▶ **To do**
Print the data that follows, exactly and completely.

(Data under study)

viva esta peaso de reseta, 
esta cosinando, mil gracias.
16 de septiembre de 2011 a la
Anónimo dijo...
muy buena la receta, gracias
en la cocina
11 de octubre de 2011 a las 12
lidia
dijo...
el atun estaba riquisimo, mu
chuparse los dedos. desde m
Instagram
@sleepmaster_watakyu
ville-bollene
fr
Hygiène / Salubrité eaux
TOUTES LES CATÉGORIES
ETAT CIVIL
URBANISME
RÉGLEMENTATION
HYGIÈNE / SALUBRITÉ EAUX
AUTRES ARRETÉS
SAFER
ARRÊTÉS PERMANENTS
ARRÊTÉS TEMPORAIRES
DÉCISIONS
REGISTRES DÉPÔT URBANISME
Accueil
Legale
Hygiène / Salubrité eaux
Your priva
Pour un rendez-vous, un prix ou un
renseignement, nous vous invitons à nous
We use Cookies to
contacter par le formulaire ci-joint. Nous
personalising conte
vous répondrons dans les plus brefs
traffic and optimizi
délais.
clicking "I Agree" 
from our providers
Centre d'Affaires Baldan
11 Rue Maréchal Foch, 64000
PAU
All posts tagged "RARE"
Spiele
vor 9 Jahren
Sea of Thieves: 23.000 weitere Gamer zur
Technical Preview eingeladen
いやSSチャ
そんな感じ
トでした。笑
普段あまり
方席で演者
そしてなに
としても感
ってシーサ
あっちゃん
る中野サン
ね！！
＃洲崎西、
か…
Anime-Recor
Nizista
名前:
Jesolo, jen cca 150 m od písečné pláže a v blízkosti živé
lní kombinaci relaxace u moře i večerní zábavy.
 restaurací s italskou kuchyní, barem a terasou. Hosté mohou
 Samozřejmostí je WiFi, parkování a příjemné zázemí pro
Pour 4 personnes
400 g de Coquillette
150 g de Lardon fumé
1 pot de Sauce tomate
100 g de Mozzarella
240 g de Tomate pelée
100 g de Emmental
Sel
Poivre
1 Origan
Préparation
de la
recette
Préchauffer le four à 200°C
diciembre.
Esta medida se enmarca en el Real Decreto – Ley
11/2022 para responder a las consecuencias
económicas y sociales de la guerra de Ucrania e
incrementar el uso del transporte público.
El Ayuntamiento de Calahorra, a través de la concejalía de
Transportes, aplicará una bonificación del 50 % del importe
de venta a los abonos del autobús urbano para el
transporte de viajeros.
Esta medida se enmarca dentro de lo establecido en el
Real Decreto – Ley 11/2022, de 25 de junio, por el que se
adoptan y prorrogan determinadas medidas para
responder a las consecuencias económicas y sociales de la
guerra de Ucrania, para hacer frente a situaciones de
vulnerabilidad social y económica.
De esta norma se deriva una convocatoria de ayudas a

(End Data under study)

▶ **Answer space**
viva esta peaso de reseta, 
esta cosinando, mil gracias.
16 de septiembre de 2011 a la
Anónimo dijo...
muy buena la receta, gracias
en la cocina
11 de octubre de 2011 a las 12
lidia
dijo...
el atun estaba riquisimo, mu
chuparse los dedos. desde m
Instagram
@sleepmaster_watakyu
ville-bollene
fr
Hygiène / Salubrité eaux
TOUTES LES CATÉGORIES
ETAT CIVIL
URBANISME
RÉGLEMENTATION
HYGIÈNE / SALUBRITÉ EAUX
AUTRES ARRETÉS
SAFER
ARRÊTÉS PERMANENTS
ARRÊTÉS TEMPORAIRES
DÉCISIONS
REGISTRES DÉPÔT URBANISME
Accueil
Legale
Hygiène / Salubrité eaux
Your priva
Pour un rendez-vous, un prix ou un
renseignement, nous vous invitons à nous
We use Cookies to
contacter par le formulaire ci-joint. Nous
personalising conte
vous répondrons dans les plus brefs
traffic and optimizi
délais.
clicking "I Agree" 
from our providers
Centre d'Affaires Baldan
11 Rue Maréchal Foch, 64000
PAU
All posts tagged "RARE"
Spiele
vor 9 Jahren
Sea of Thieves: 23.000 weitere Gamer zur
Technical Preview eingeladen
いやSSチャ
そんな感じ
トでした。笑
普段あまり
方席で演者
そしてなに
としても感
ってシーサ
あっちゃん
る中野サン
ね！！
＃洲崎西、
か…
Anime-Recor
Nizista
名前:
Jesolo, jen cca 150 m od písečné pláže a v blízkosti živé
lní kombinaci relaxace u moře i večerní zábavy.
 restaurací s italskou kuchyní, barem a terasou. Hosté mohou
 Samozřejmostí je WiFi, parkování a příjemné zázemí pro
Pour 4 personnes
400 g de Coquillette
150 g de Lardon fumé
1 pot de Sauce tomate
100 g de Mozzarella
240 g de Tomate pelée
100 g de Emmental
Sel
Poivre
1 Origan
Préparation
de la
recette
Préchauffer le four à 200°C
diciembre.
Esta medida se enmarca en el Real Decreto – Ley
11/2022 para responder a las consecuencias
económicas y sociales de la guerra de Ucrania e
incrementar el uso del transporte público.
El Ayuntamiento de Calahorra, a través de la concejalía de
Transportes, aplicará una bonificación del 50 % del importe
de venta a los abonos del autobús urbano para el
transporte de viajeros.
Esta medida se enmarca dentro de lo establecido en el
Real Decreto – Ley 11/2022, de 25 de junio, por el que se
adoptan y prorrogan determinadas medidas para
responder a las consecuencias económicas y sociales de la
guerra de Ucrania, para hacer frente a situaciones de
vulnerabilidad social y económica.
De esta norma se deriva una convocatoria de ayudas a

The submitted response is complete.